Reading CSV into a Spark Dataframe with timestamp and date types

Tags:

It's CDH with Spark 1.6.

I am trying to import this Hypothetical CSV into a apache Spark DataFrame:

$ hadoop fs -cat test.csv
a,b,c,2016-09-09,a,2016-11-11 09:09:09.0,a
a,b,c,2016-09-10,a,2016-11-11 09:09:10.0,a

I use databricks-csv jar.

val textData = sqlContext.read
    .format("com.databricks.spark.csv")
    .option("header", "false")
    .option("delimiter", ",")
    .option("dateFormat", "yyyy-MM-dd HH:mm:ss")
    .option("inferSchema", "true")
    .option("nullValue", "null")
    .load("test.csv")

I use inferSchema to make the schema for the resulting DataFrame. printSchema() function gives me the following output for the code above:

scala> textData.printSchema()
root
 |-- C0: string (nullable = true)
 |-- C1: string (nullable = true)
 |-- C2: string (nullable = true)
 |-- C3: string (nullable = true)
 |-- C4: string (nullable = true)
 |-- C5: timestamp (nullable = true)
 |-- C6: string (nullable = true)

scala> textData.show()
+---+---+---+----------+---+--------------------+---+
| C0| C1| C2|        C3| C4|                  C5| C6|
+---+---+---+----------+---+--------------------+---+
|  a|  b|  c|2016-09-09|  a|2016-11-11 09:09:...|  a|
|  a|  b|  c|2016-09-10|  a|2016-11-11 09:09:...|  a|
+---+---+---+----------+---+--------------------+---+

The C3 column has String type. I want C3 to have date type. To get it to date type I tried the following code.
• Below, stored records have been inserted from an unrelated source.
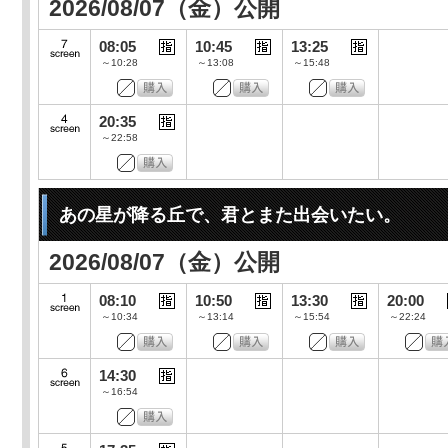
2026/08/07（金）公開
08:05
10:45
13:25
～10:28
～13:08
～15:48
20:35
～22:58
あの星が降る丘で、君とまた出会いたい。
2026/08/07（金）公開
08:10
10:50
13:30
20:00
～10:34
～13:14
～15:54
～22:24
14:30
～16:54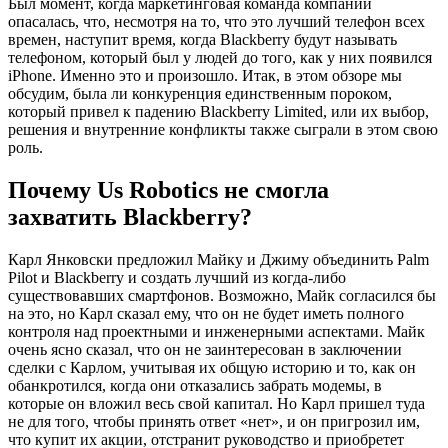
Был момент, когда маркетинговая команда компании
опасалась, что, несмотря на то, что это лучший телефон всех
времен, наступит время, когда Blackberry будут называть
телефоном, который был у людей до того, как у них появился
iPhone. Именно это и произошло. Итак, в этом обзоре мы
обсудим, была ли конкуренция единственным пороком,
который привел к падению Blackberry Limited, или их выбор,
решения и внутренние конфликты также сыграли в этом свою
роль.
Почему Us Robotics не смогла
захватить Blackberry?
Карл Янковски предложил Майку и Джиму объединить Palm
Pilot и Blackberry и создать лучший из когда-либо
существовавших смартфонов. Возможно, Майк согласился бы
на это, но Карл сказал ему, что он не будет иметь полного
контроля над проектными и инженерными аспектами. Майк
очень ясно сказал, что он не заинтересован в заключении
сделки с Карлом, учитывая их общую историю и то, как он
обанкротился, когда они отказались забрать модемы, в
которые он вложил весь свой капитал. Но Карл пришел туда
не для того, чтобы принять ответ «нет», и он пригрозил им,
что купит их акции, отстранит руководство и приобретет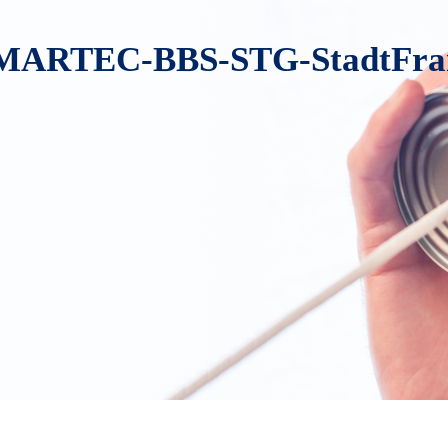
3l-MARTEC-BBS-STG-StadtFr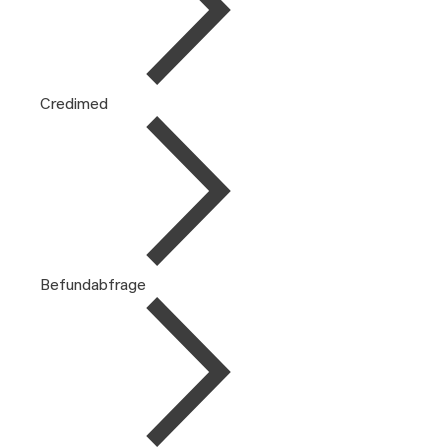
Credimed
Befundabfrage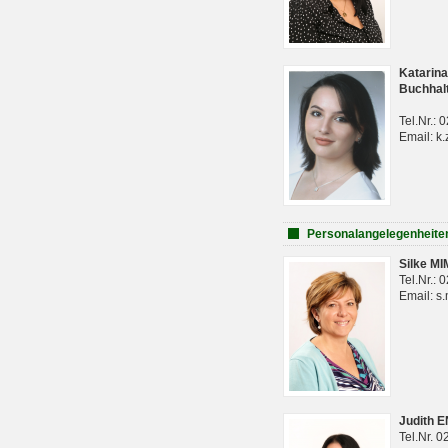
Katarina
Buchhal
Tel.Nr.:
Email: k.
Personalangelegenheite
Silke M
Tel.Nr.:
Email: s
Judith 
Tel.Nr. 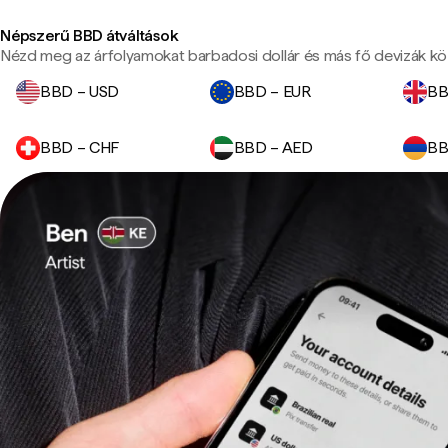
Népszerű BBD átváltások
Nézd meg az árfolyamokat barbadosi dollár és más fő devizák kö
BBD – USD
BBD – EUR
BB
BBD – CHF
BBD – AED
BB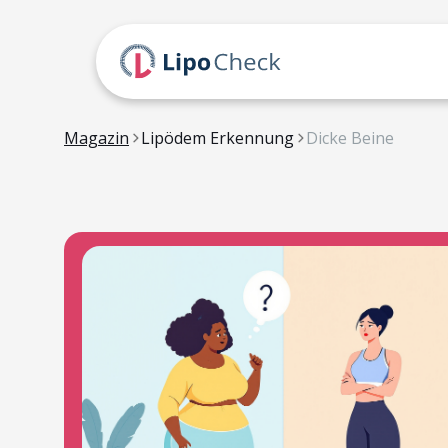
Magazin
Lipödem Erkennung
Dicke Beine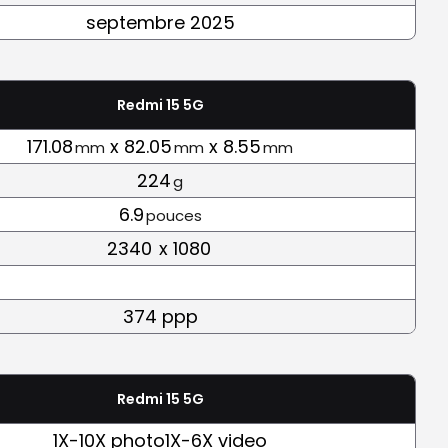
septembre 2025
Redmi 15 5G
171.08
x 82.05
x 8.55
mm
mm
mm
224
g
6.9
pouces
2340
x 1080
374 ppp
Redmi 15 5G
1X-10X photo1X-6X video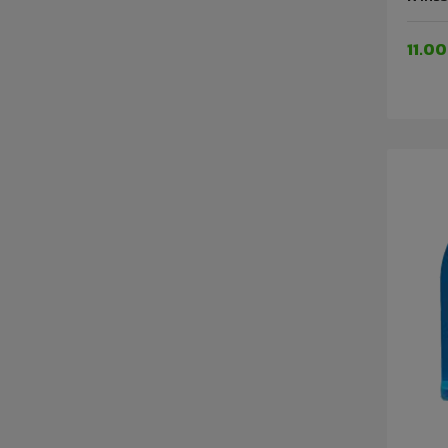
11.00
val textData = sqlContext.read.format("com.databricks.spark.csv")
    .option("header", "false")
    .option("delimiter", ",")
    .option("dateFormat", "yyyy-MM-dd")
    .option("inferSchema", "true")
    .option("nullValue", "null")
    .load("test.csv")

scala> textData.printSchema
root
 |-- C0: string (nullable = true)
 |-- C1: string (nullable = true)
 |-- C2: string (nullable = true)
 |-- C3: timestamp (nullable = true)
 |-- C4: string (nullable = true)
 |-- C5: timestamp (nullable = true)
 |-- C6: string (nullable = true)

scala> textData.show()
+---+---+---+--------------------+---+--------------------+---+
| C0| C1| C2|                  C3| C4|                  C5| C6|
+---+---+---+--------------------+---+--------------------+---+
|  a|  b|  c|2016-09-09 00:00:...|  a|2016-11-11 00:00:...|  a|
|  a|  b|  c|2016-09-10 00:00:...|  a|2016-11-11 00:00:...|  a|
+---+---+---+--------------------+---+--------------------+---+

The only difference between this code and the first block is the dateFormat option line (I use "yyyy-MM-dd" instead of "yyyy-MM-dd HH:mm:ss").Now I get both C3 and C5 as timestamps(C3 is still not date). But for C5, the HH::mm:ss part is ignored and shows up as zeroes in the data.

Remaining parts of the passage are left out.